The conditions for the game were excellent, but neither side was able to approach the other team's goal except by a punt. Only seven first downs were made the entire game—four by Washburn and three by Fairmount. Most of the game was played in the middle of the field, to the disappointment of the fans.

==New rule test==

===Safer but not "conducive"===
Both teams had played a previous game that same season. What made this second game unique was that it was a test of a proposed rule of play. During the game, each team's offense was required to gain ten yards instead of five yards in three downs to earn a new first down.
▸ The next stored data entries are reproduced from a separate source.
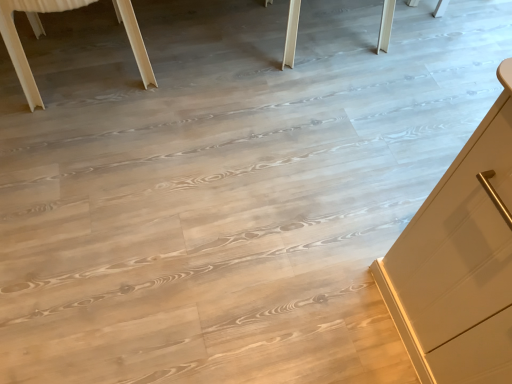 Locate an element on the screen. vacant area that is in front of light wood table at upper left is located at coordinates (76, 141). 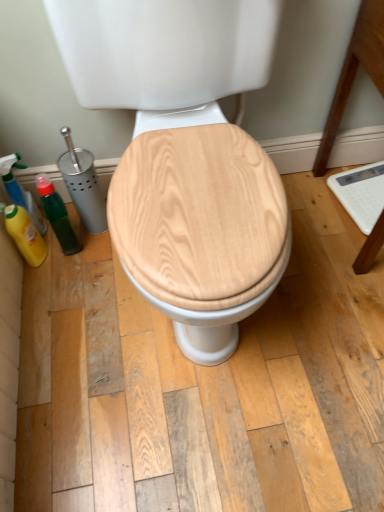 The width and height of the screenshot is (384, 512). Find the location of `vacant area that is in front of wooden toilet seat at center`. vacant area that is in front of wooden toilet seat at center is located at coordinates (209, 438). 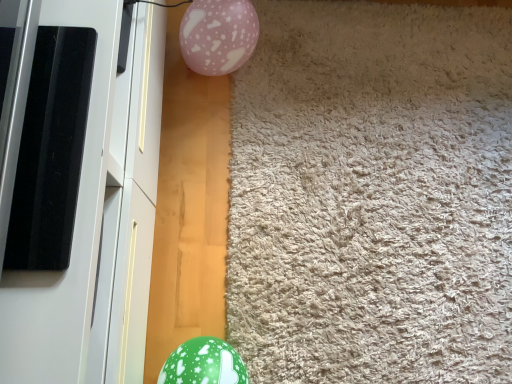 The height and width of the screenshot is (384, 512). What do you see at coordinates (218, 35) in the screenshot?
I see `pink glossy balloon at upper center` at bounding box center [218, 35].

This screenshot has width=512, height=384. I want to click on pink glossy balloon at upper center, so click(x=218, y=35).

Find the location of a particular element. white glossy screen door at left is located at coordinates (61, 193).

Is pink glossy balloon at upper center surrounded by green glossy balloon at lower left?

No, pink glossy balloon at upper center is not a part of green glossy balloon at lower left.

Between green glossy balloon at lower left and pink glossy balloon at upper center, which one has larger size?

With larger size is pink glossy balloon at upper center.

Is green glossy balloon at lower left positioned in front of pink glossy balloon at upper center?

Yes.

Between point (209, 338) and point (219, 13), which one is positioned behind?

Positioned behind is point (219, 13).

Which is closer, (237,378) or (85,140)?

Point (237,378) is positioned farther from the camera compared to point (85,140).

In the scene shown: Considering the sizes of green glossy balloon at lower left and white glossy screen door at left in the image, is green glossy balloon at lower left bigger or smaller than white glossy screen door at left?

Considering their sizes, green glossy balloon at lower left takes up less space than white glossy screen door at left.

Is green glossy balloon at lower left in front of or behind white glossy screen door at left in the image?

Clearly, green glossy balloon at lower left is behind white glossy screen door at left.

Image resolution: width=512 pixels, height=384 pixels. Identify the location of screen door lying below the pink glossy balloon at upper center (from the image's perspective). (61, 193).

From the picture: Who is shorter, pink glossy balloon at upper center or white glossy screen door at left?

pink glossy balloon at upper center is shorter.

Is there a large distance between pink glossy balloon at upper center and white glossy screen door at left?

Actually, pink glossy balloon at upper center and white glossy screen door at left are a little close together.

Does pink glossy balloon at upper center turn towards white glossy screen door at left?

No, pink glossy balloon at upper center is not turned towards white glossy screen door at left.

Considering the points (478, 244) and (221, 48), which point is in front, point (478, 244) or point (221, 48)?

The point (221, 48) is closer.

How many degrees apart are the facing directions of beige shaggy carpet at center and pink glossy balloon at upper center?

They differ by 92.3 degrees in their facing directions.

Would you say beige shaggy carpet at center is a long distance from pink glossy balloon at upper center?

That's not correct — beige shaggy carpet at center is a little close to pink glossy balloon at upper center.

Which object is further away from the camera taking this photo, beige shaggy carpet at center or pink glossy balloon at upper center?

pink glossy balloon at upper center.

Is beige shaggy carpet at center placed right next to white glossy screen door at left?

There is a gap between beige shaggy carpet at center and white glossy screen door at left.

Considering the relative sizes of beige shaggy carpet at center and white glossy screen door at left in the image provided, is beige shaggy carpet at center smaller than white glossy screen door at left?

Yes.

Identify the location of screen door on the left of the beige shaggy carpet at center. The width and height of the screenshot is (512, 384). point(61,193).

From the image's perspective, is beige shaggy carpet at center above or below white glossy screen door at left?

Clearly, from the image's perspective, beige shaggy carpet at center is below white glossy screen door at left.

From a real-world perspective, is white glossy screen door at left located beneath pink glossy balloon at upper center?

No, from a real-world perspective, white glossy screen door at left is not under pink glossy balloon at upper center.

Who is shorter, white glossy screen door at left or pink glossy balloon at upper center?

With less height is pink glossy balloon at upper center.

Can you confirm if white glossy screen door at left is thinner than pink glossy balloon at upper center?

Incorrect, the width of white glossy screen door at left is not less than that of pink glossy balloon at upper center.

Is white glossy screen door at left far away from pink glossy balloon at upper center?

No, there isn't a large distance between white glossy screen door at left and pink glossy balloon at upper center.

Is green glossy balloon at lower left aimed at beige shaggy carpet at center?

No, green glossy balloon at lower left does not turn towards beige shaggy carpet at center.

Considering the sizes of objects green glossy balloon at lower left and beige shaggy carpet at center in the image provided, who is wider, green glossy balloon at lower left or beige shaggy carpet at center?

beige shaggy carpet at center.

From a real-world perspective, is green glossy balloon at lower left beneath beige shaggy carpet at center?

No.

Considering the positions of objects green glossy balloon at lower left and beige shaggy carpet at center in the image provided, who is more to the left, green glossy balloon at lower left or beige shaggy carpet at center?

From the viewer's perspective, green glossy balloon at lower left appears more on the left side.

The height and width of the screenshot is (384, 512). In order to click on balloon behind the green glossy balloon at lower left in this screenshot , I will do `click(218, 35)`.

The image size is (512, 384). Find the location of `screen door lying on the left of green glossy balloon at lower left`. screen door lying on the left of green glossy balloon at lower left is located at coordinates 61,193.

In the scene shown: From the image, which object appears to be farther from pink glossy balloon at upper center, beige shaggy carpet at center or green glossy balloon at lower left?

The object further to pink glossy balloon at upper center is green glossy balloon at lower left.

Considering their positions, is beige shaggy carpet at center positioned closer to white glossy screen door at left than pink glossy balloon at upper center?

pink glossy balloon at upper center.

When comparing their distances from green glossy balloon at lower left, does pink glossy balloon at upper center or white glossy screen door at left seem further?

pink glossy balloon at upper center is positioned further to the anchor green glossy balloon at lower left.

Considering their positions, is green glossy balloon at lower left positioned further to white glossy screen door at left than pink glossy balloon at upper center?

Among the two, pink glossy balloon at upper center is located further to white glossy screen door at left.

Considering their positions, is white glossy screen door at left positioned further to pink glossy balloon at upper center than green glossy balloon at lower left?

Based on the image, green glossy balloon at lower left appears to be further to pink glossy balloon at upper center.

When comparing their distances from pink glossy balloon at upper center, does green glossy balloon at lower left or beige shaggy carpet at center seem further?

green glossy balloon at lower left.

Looking at this image, estimate the real-world distances between objects in this image. Which object is further from white glossy screen door at left, green glossy balloon at lower left or beige shaggy carpet at center?

Among the two, beige shaggy carpet at center is located further to white glossy screen door at left.

When comparing their distances from green glossy balloon at lower left, does beige shaggy carpet at center or pink glossy balloon at upper center seem closer?

beige shaggy carpet at center.

What are the coordinates of `balloon between white glossy screen door at left and beige shaggy carpet at center` in the screenshot? It's located at (218, 35).

Find the location of a particular element. mat between pink glossy balloon at upper center and green glossy balloon at lower left in the vertical direction is located at coordinates (372, 195).

Locate an element on the screen. Image resolution: width=512 pixels, height=384 pixels. egg between white glossy screen door at left and beige shaggy carpet at center is located at coordinates (204, 363).

Where is `screen door between pink glossy balloon at upper center and green glossy balloon at lower left vertically`? The width and height of the screenshot is (512, 384). screen door between pink glossy balloon at upper center and green glossy balloon at lower left vertically is located at coordinates (61, 193). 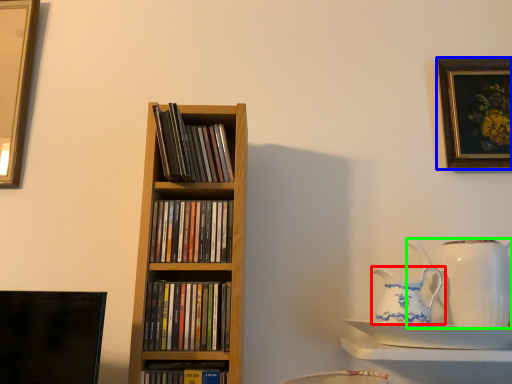 Question: Which object is positioned closest to jug (highlighted by a red box)? Select from picture frame (highlighted by a blue box) and jug (highlighted by a green box).

Choices:
 (A) picture frame
 (B) jug

Answer: (B) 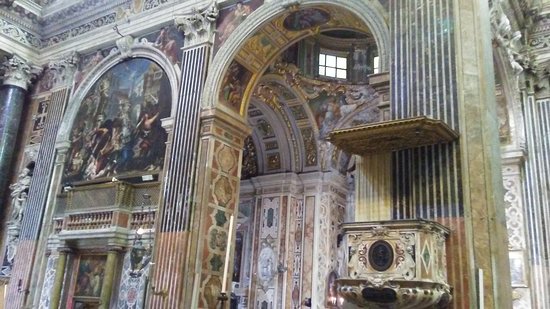 I want to click on art, so click(x=170, y=136). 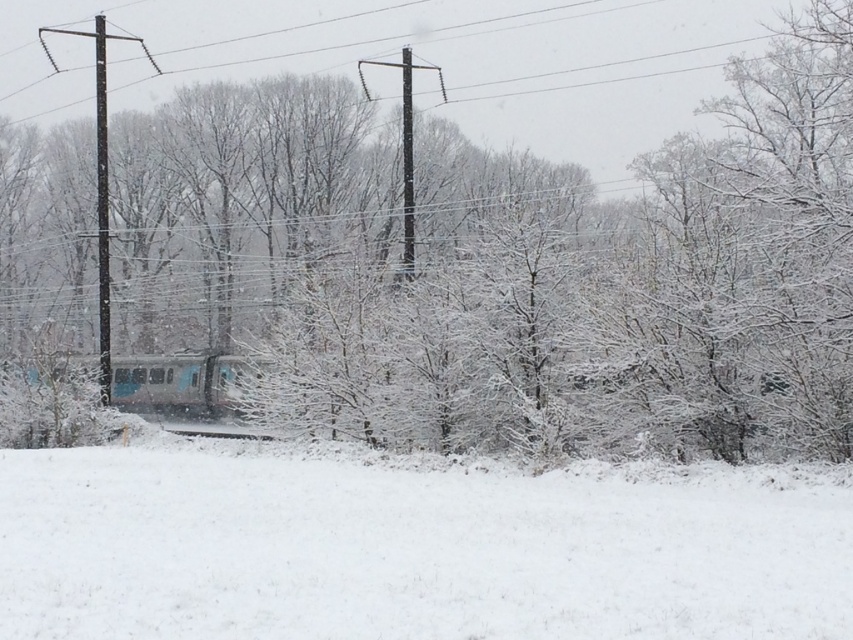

The experiment was considered a failure. Football legend John H. Outland officiated the game and commented, "It seems to me that the distance required in three downs would almost eliminate touchdowns, except through fakes or flukes." The Los Angeles Times reported that there was much kicking and that the game was considered much safer than regular play, but that the new rule was not "conducive to the sport."

===Impact===
Three days later, 62 schools met in New York City to discuss rule changes to make the game safer. As a result of that meeting, the Intercollegiate Athletic Association of the United States, later named the National Collegiate Athletic Association (NCAA), was formed and several other rule changes were made to improve safety for players, including the addition of the forward pass.

===First forward pass===

In his history of the sport of football, David M. Nelson concluded that "the first forward passes were thrown at the end of the 1905 season in a game between Fairmount and Washburn colleges in Kansas." According to Nelson, Washburn completed three passes, and Fairmount completed two. Credit for the first pass goes to Fairmount's Bill Davis, who completed a pass to Art Solter.